Would that there were no other kind.
Sara Levine, author of the fantastic Treasure Island!!!, was interviewed in the Globe and Mail Monday. The article seems to treat “slow writing” (a “cute” coinage a la “slow food” — fuck) as quaint, eccentric. Disaster!!! I want to say (though I am in complete agreement with what Ms. Levine has to say):
As a teacher, the 41-year-old author says over the telephone from Chicago, she struggles to slow overeager students down, demanding they set aside their billowing reams to concentrate on the architecture of the sentence – “things like grammatical suspension, the difference between nouns and verbs, rhythm and sound.”
As a teacher, I remind my students that every word on the page is a choice, an opportunity. Writing is fraught, I tell them, more thrilling than they think. And not only for them, but for their readers as well.
I am not an adventurous reader anymore. I used to read books from all disciplines and genres; now I indulge my esoteric tastes only when researching. And when I indulge, I find so much to dislike. Lazy language, everywhere; garbage verbiage. I tell my students that they should accord the words in front of them the respect they are due — the writer walked these words out; they did not spill, they did not flow. (I complained about this once in a letter to one of my teachers — no flow — who responded: “Good.”) And so I am embarrassed when I encounter a spillage. The loose translation of Pascal we all know and quote, “I have made this letter long only because I have not had the leisure to make it short,” seems right because fast writing begets fast reading.
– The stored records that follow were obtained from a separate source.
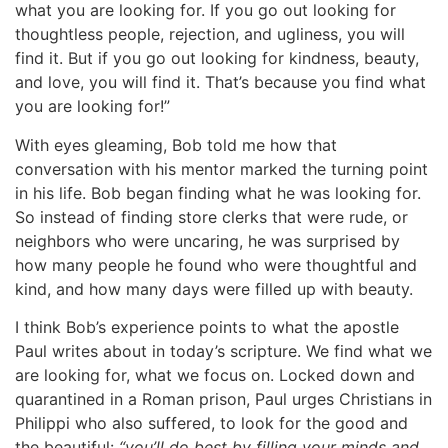
what you are looking for. If you go out looking for
thoughtless people, rejection, and ugliness, you will
find it. But if you go out looking for kindness, beauty,
and love, you will find it. That’s because you find what
you are looking for!”
With eyes gleaming, Bob told me how that
conversation with his mentor marked the turning point
in his life. Bob began finding what he was looking for.
So instead of finding store clerks that were rude, or
neighbors who were uncaring, he was surprised by
how many people he found who were thoughtful and
kind, and how many days were filled up with beauty.
I think Bob’s experience points to what the apostle
Paul writes about in today’s scripture. We find what we
are looking for, what we focus on. Locked down and
quarantined in a Roman prison, Paul urges Christians in
Philippi who also suffered, to look for the good and
the beautiful:
“you’ll do best by filling your minds and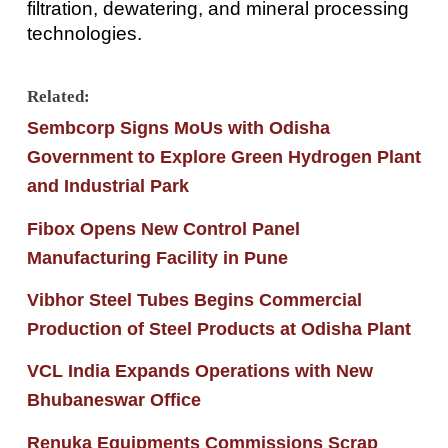
filtration, dewatering, and mineral processing
technologies.
Related:
Sembcorp Signs MoUs with Odisha
Government to Explore Green Hydrogen Plant
and Industrial Park
Fibox Opens New Control Panel
Manufacturing Facility in Pune
Vibhor Steel Tubes Begins Commercial
Production of Steel Products at Odisha Plant
VCL India Expands Operations with New
Bhubaneswar Office
Renuka Equipments Commissions Scrap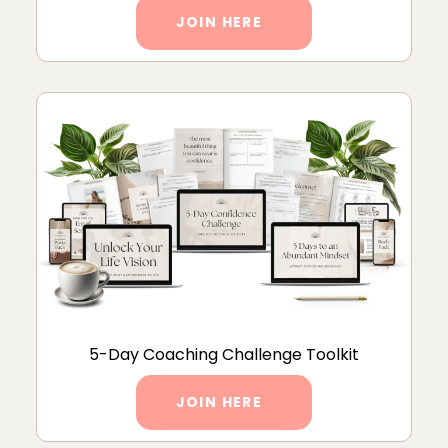
JOIN HERE
5-Day Coaching Challenge Toolkit
JOIN HERE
The remark itself is careless (not as aphorism but in context, where it only adds to the letter’s length — if this had been all that Pascal had written, he would have been caught out as disingenuous), begs the reader to take less care in reading.
I want my students slowed. I fantasize often about teaching one story for an entire semester. A single story, read 32 times. It is a fantasy, as yet; I think I could do it with a year long course — the second semester, once I had battered their momentum out of them, they might be ready. In the meantime, I teach the same concepts, over and over, all semester long. I ask the same questions, over and over. Slow. Everything is spectacle until you get to the minutiae.
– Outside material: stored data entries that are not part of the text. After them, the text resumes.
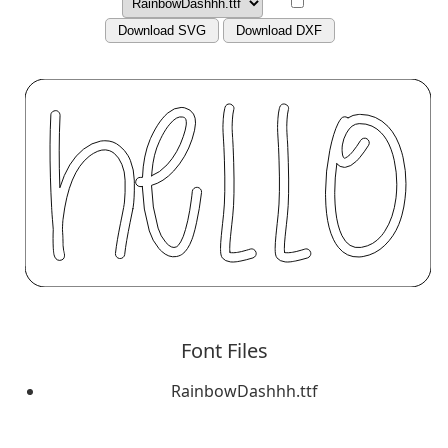
Download SVG
Download DXF
Font Files
RainbowDashhh.ttf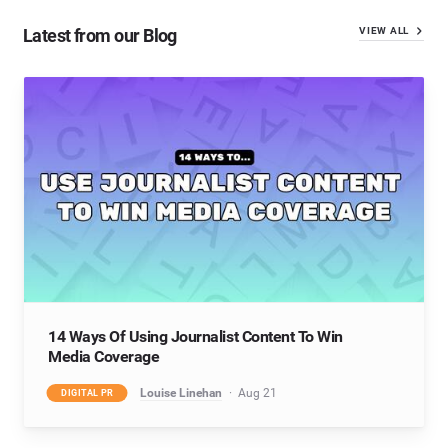
Latest from our Blog
VIEW ALL
14 Ways Of Using Journalist Content To Win
Media Coverage
Louise Linehan
Aug 21
DIGITAL PR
Mostly it is as reminder, though: I wish that respect upon myself. I am not and never have been fast as a writer. It takes me many drafts to even figure out what is meant, and many more to mean what is meant. And I have visceral reactions to fast writing. It is offensive to me in some way. My time as a reader has not been respected.
[N.B.: I might have written a longer post, but I have not had the leisure to do so– this by way of benison, not apology.]